[THE DATA]

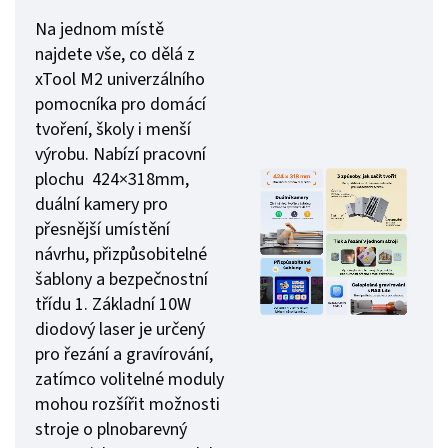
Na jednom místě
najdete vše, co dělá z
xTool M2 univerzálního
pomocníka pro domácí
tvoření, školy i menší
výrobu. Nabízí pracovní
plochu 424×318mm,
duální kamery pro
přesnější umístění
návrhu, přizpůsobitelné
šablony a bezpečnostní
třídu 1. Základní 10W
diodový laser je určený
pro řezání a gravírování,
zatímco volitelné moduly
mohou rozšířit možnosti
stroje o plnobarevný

[/THE DATA]
[THE DATA]

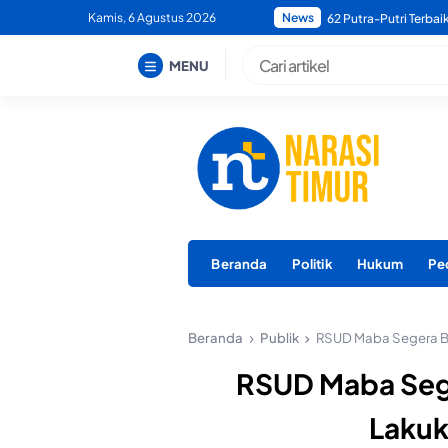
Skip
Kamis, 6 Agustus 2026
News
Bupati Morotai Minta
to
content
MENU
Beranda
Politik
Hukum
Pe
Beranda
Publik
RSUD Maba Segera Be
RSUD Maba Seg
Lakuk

[/THE DATA]

EXERCISE OBJECTIVE:
Please, from the material above, copy only the lines from the line with "výrobu. Nabízí pracovní" up to and including the line with "stroje o plnobarevný", exactly as written.

ANSWER TO THIS PROBLEM:
výrobu. Nabízí pracovní
plochu 424×318mm,
duální kamery pro
přesnější umístění
návrhu, přizpůsobitelné
šablony a bezpečnostní
třídu 1. Základní 10W
diodový laser je určený
pro řezání a gravírování,
zatímco volitelné moduly
mohou rozšířit možnosti
stroje o plnobarevný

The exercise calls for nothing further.